During the mid-1980s and early 1990s, the WHRB hip-hop department—known as “The Dark Side”—hosted “Street Beat,” one of college radio’s seminal rap programs. The show also spawned a campus newsletter by the same name, which later became one of the premier journals of hip hop culture: “The Source.”

Darius P. Felton ’08 and Sam D. G. Jacoby ’08, the department’s current directors, recall the halcyon days of Harvard’s hip-hop prominence: “‘The Dark Side’ was a very vibrant presence at Harvard,” Jacoby says. “WHRB has old station IDs recorded by N.W.A.-era Dr. Dre, De La Soul, and other rap icons.”

Ironically, Harvard’s foray into hip-hop ended just as the genre reached its cultural zenith. Hip-hop music was no longer prominently featured in WHRB’s broadcast lineup by the mid-90s—the era that saw Tupac Shakur, Notorious B.I.G., and the “Gangsta-Funk” aesthetic attain success as pop music—and “The Dark Side” faded into obscurity.

Jacoby speculates that the rapid chart ascendancy of rap music in the mid-90s was precisely why it fell out of favor with WHRB DJs.

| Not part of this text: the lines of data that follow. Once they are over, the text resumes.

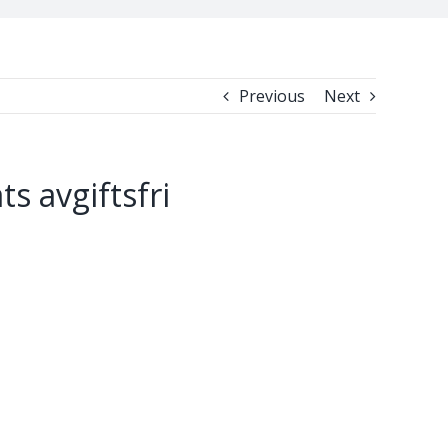
Previous
Next
s avgiftsfri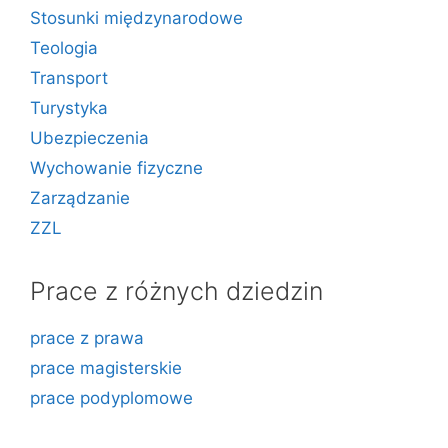
Stosunki międzynarodowe
Teologia
Transport
Turystyka
Ubezpieczenia
Wychowanie fizyczne
Zarządzanie
ZZL
Prace z różnych dziedzin
prace z prawa
prace magisterskie
prace podyplomowe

“I think the lack of interest in rap during those years was the result of there being no real underground hip-hop scene,” he says. “Part of what college radio should do is spotlight overlooked artists.”

But now, perhaps paradoxically, given hip-hop’s current preeminence in the music business, Felton, Jacoby and a new generation of student DJs and MCs are attempting to restore hip-hop’s airspace at Harvard. This semester saw the inaugural broadcast of the newly resurrected “Dark Side.”

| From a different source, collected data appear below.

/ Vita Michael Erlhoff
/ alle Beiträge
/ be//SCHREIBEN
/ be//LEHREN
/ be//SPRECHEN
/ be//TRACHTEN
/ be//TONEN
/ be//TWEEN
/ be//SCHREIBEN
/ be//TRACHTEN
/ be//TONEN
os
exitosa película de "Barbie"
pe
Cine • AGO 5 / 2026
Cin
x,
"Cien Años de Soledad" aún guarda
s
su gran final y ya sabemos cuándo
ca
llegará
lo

Though hip-hop continues to dominate popular culture, Felton cites the burgeoning existence of an independent rap scene as justification for revived radio coverage.

“Artists like Aesop Rock and Little Brother, that operate under the mainstream radar, are the kinds of acts we are going to feature,” he says.

The main obstacle to reassembling WHRB’s hip-hop department was dismantling its original replacement: the moribund “Black Urban Contemporary” department.

Felton explains, “When I began working at WHRB there was a shadow of a hip-hop department called ‘Black Urban Contemporary.’ But there was no new music coming into the department, and it wasn’t very organized—it was just a few kids who enjoyed hip-hop.”

To that end, Felton and Jacoby—in conjunction with members of WHRB’s indie-rock department, “Record Hospital”—designed a hip-hop comp in order to attract and train knowledgeable DJs. They also began to seek out new music from hip-hop labels while undertaking the massive project of labeling and filing thousands of vinyl LPs accumulated during the old days.

Now that the department is more established, its ambitious directors are drafting plans to extend the show’s influence beyond Harvard’s borders.

“We’re looking to hold a freestyle open to local MCs and Harvard students in conjunction with Massive Records [a Mass. Ave vintage record shop],” Jacoby says.

It could be that this incarnation of “The Dark Side” is poised to restore Harvard as a nexus of hip-hop culture. Just don’t call it a comeback.

“The Darker Side” can be heard on WHRB 95.3 from 9:00 p.m. until 6:00 a.m. on Saturday nights and from 12:00 a.m. until 4:00 a.m. on Sunday mornings.